Excerpts from a dataset

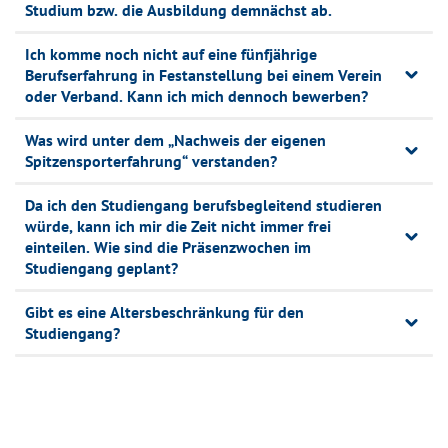
Studium bzw. die Ausbildung demnächst ab.
Ich komme noch nicht auf eine fünfjährige
Berufserfahrung in Festanstellung bei einem Verein
oder Verband. Kann ich mich dennoch bewerben?
Was wird unter dem „Nachweis der eigenen
Spitzensporterfahrung“ verstanden?
Da ich den Studiengang berufsbegleitend studieren
würde, kann ich mir die Zeit nicht immer frei
einteilen. Wie sind die Präsenzwochen im
Studiengang geplant?
Gibt es eine Altersbeschränkung für den
Studiengang?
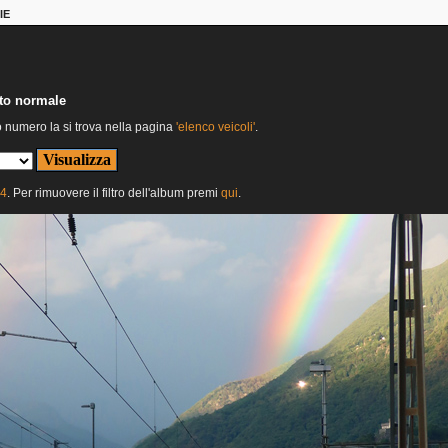
IE
nto normale
o numero la si trova nella pagina
'elenco veicoli'
.
24
. Per rimuovere il filtro dell'album premi
qui
.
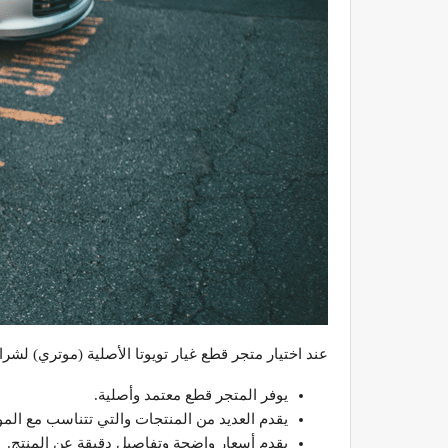
عند اختيار متجر قطع غيار تويوتا الأصلية (موتري) لشرا
يوفر المتجر قطع معتمد وأصلية.
يقدم العديد من المنتجات والتي تتناسب مع المو
يقدم أسعار واضحة وتفاصيل دقيقة عن المنتج.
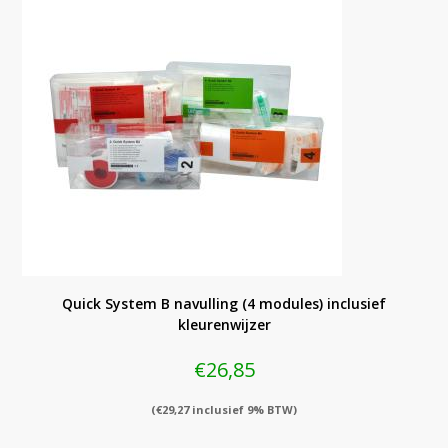
Quick System B navulling (4 modules) inclusief
kleurenwijzer
€
26,85
(
€
29,27
inclusief 9% BTW)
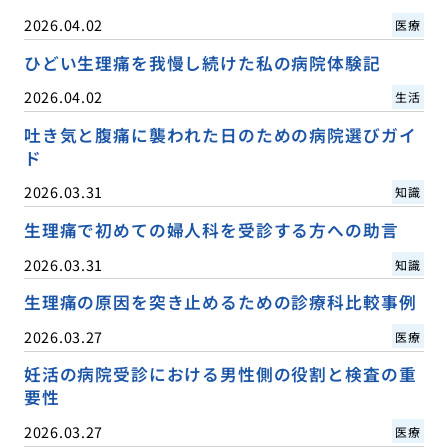
2026.04.02
医療
ひどい生理痛を我慢し続けた私の病院体験記
2026.04.02
生活
吐き気と腹痛に襲われた日のための病院選びガイ
ド
2026.03.31
知識
生理痛で初めての婦人科を受診する方への助言
2026.03.31
知識
生理痛の原因を突き止めるための診療科比較事例
2026.03.27
医療
妊活の病院受診における男性側の役割と検査の重
要性
2026.03.27
医療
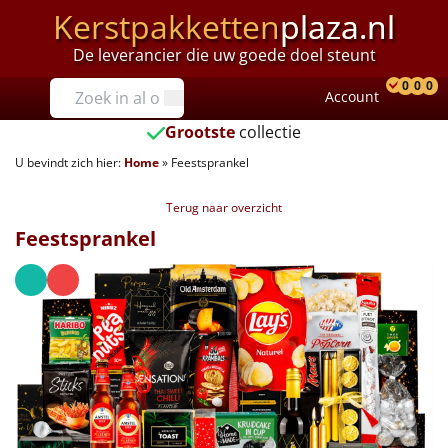
Kerstpakketten
plaza.nl
De leverancier die uw goede doel steunt
Prijzen
0
0
0
Account
Prod
Ver
W
Tot €25
Grootste
collectie
U bevindt zich hier:
Home
»
Feestsprankel
€25 tot €35
Terug naar overzicht
€35 tot €40
Feestsprankel
€40 tot €45
€45 tot €50
€50 tot €55
€55 tot €75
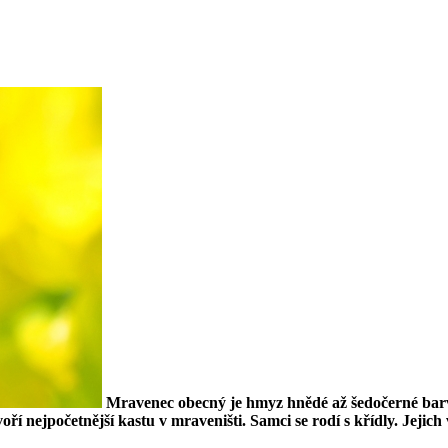
Mravenec obecný je hmyz hnědé až šedočerné barvy
tvoří nejpočetnější kastu v mraveništi. Samci se rodí s křídly. Jejic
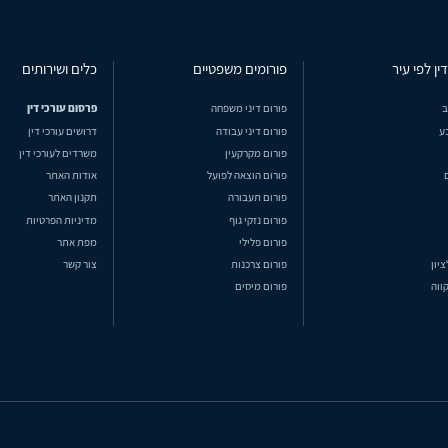
ין לפי עיר
פורומים משפטיים
כלים ושירותים
ב
פורום דיני משפחה
פרסום עורכי דין
ע
פורום דיני עבודה
דרושים עורכי דין
פורום מקרקעין
משרדים לעורכי דין
פורום הוצאה לפועל
אודות האתר
פורום תעבורה
תקנון האתר
פורום נזקי גוף
מדיניות הפרטיות
פורום פלילי
מפת אתר
ציון
פורום צרכנות
צור קשר
ווה
פורום מיסים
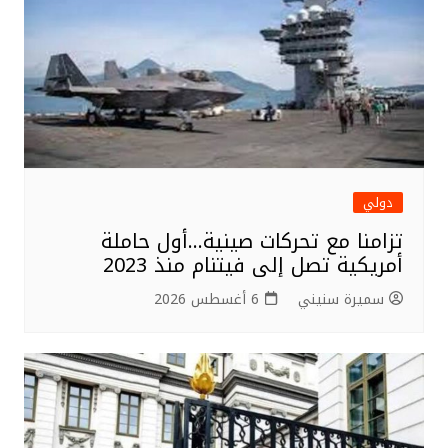
دولي
تزامنا مع تحركات صينية…أول حاملة
أمريكية تصل إلى فيتنام منذ 2023
سميرة سنيني
6 أغسطس 2026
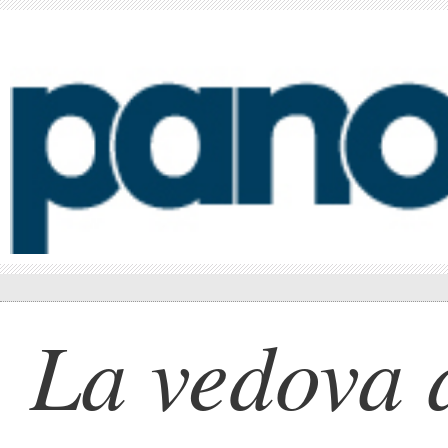
La vedova 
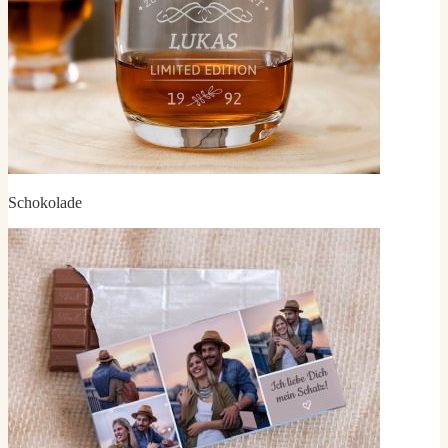
Schokolade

Instructions for the task:
Each entry above should come back word for word, and no picture should come with it.

Your response:
Studium bzw. die Ausbildung demnächst ab.
Ich komme noch nicht auf eine fünfjährige
Berufserfahrung in Festanstellung bei einem Verein
oder Verband. Kann ich mich dennoch bewerben?
Was wird unter dem „Nachweis der eigenen
Spitzensporterfahrung“ verstanden?
Da ich den Studiengang berufsbegleitend studieren
würde, kann ich mir die Zeit nicht immer frei
einteilen. Wie sind die Präsenzwochen im
Studiengang geplant?
Gibt es eine Altersbeschränkung für den
Studiengang?
IE
nto normale
o numero la si trova nella pagina
'elenco veicoli'
.
24
. Per rimuovere il filtro dell'album premi
qui
.
عند اختيار متجر قطع غيار تويوتا الأصلية (موتري) لشرا
يوفر المتجر قطع معتمد وأصلية.
يقدم العديد من المنتجات والتي تتناسب مع المو
يقدم أسعار واضحة وتفاصيل دقيقة عن المنتج.
Quick System B navulling (4 modules) inclusief
kleurenwijzer
€
26,85
(
€
29,27
inclusief 9% BTW)
2026.04.02
医療
ひどい生理痛を我慢し続けた私の病院体験記
2026.04.02
生活
吐き気と腹痛に襲われた日のための病院選びガイ
ド
2026.03.31
知識
生理痛で初めての婦人科を受診する方への助言
2026.03.31
知識
生理痛の原因を突き止めるための診療科比較事例
2026.03.27
医療
妊活の病院受診における男性側の役割と検査の重
要性
2026.03.27
医療
Kerstpakketten
plaza.nl
De leverancier die uw goede doel steunt
Prijzen
0
0
0
Account
Prod
Ver
W
Tot €25
Grootste
collectie
U bevindt zich hier:
Home
»
Feestsprankel
€25 tot €35
Terug naar overzicht
€35 tot €40
Feestsprankel
€40 tot €45
€45 tot €50
€50 tot €55
€55 tot €75
Mravenec obecný je hmyz hnědé až šedočerné barvy
tvoří nejpočetnější kastu v mraveništi. Samci se rodí s křídly. Jejic
ין לפי עיר
פורומים משפטיים
כלים ושירותים
ב
פורום דיני משפחה
פרסום עורכי דין
ע
פורום דיני עבודה
דרושים עורכי דין
פורום מקרקעין
משרדים לעורכי דין
פורום הוצאה לפועל
אודות האתר
פורום תעבורה
תקנון האתר
פורום נזקי גוף
מדיניות הפרטיות
פורום פלילי
מפת אתר
ציון
פורום צרכנות
צור קשר
ווה
פורום מיסים
دولي
تزامنا مع تحركات صينية…أول حاملة
أمريكية تصل إلى فيتنام منذ 2023
سميرة سنيني
6 أغسطس 2026
La vedova 
Schokolade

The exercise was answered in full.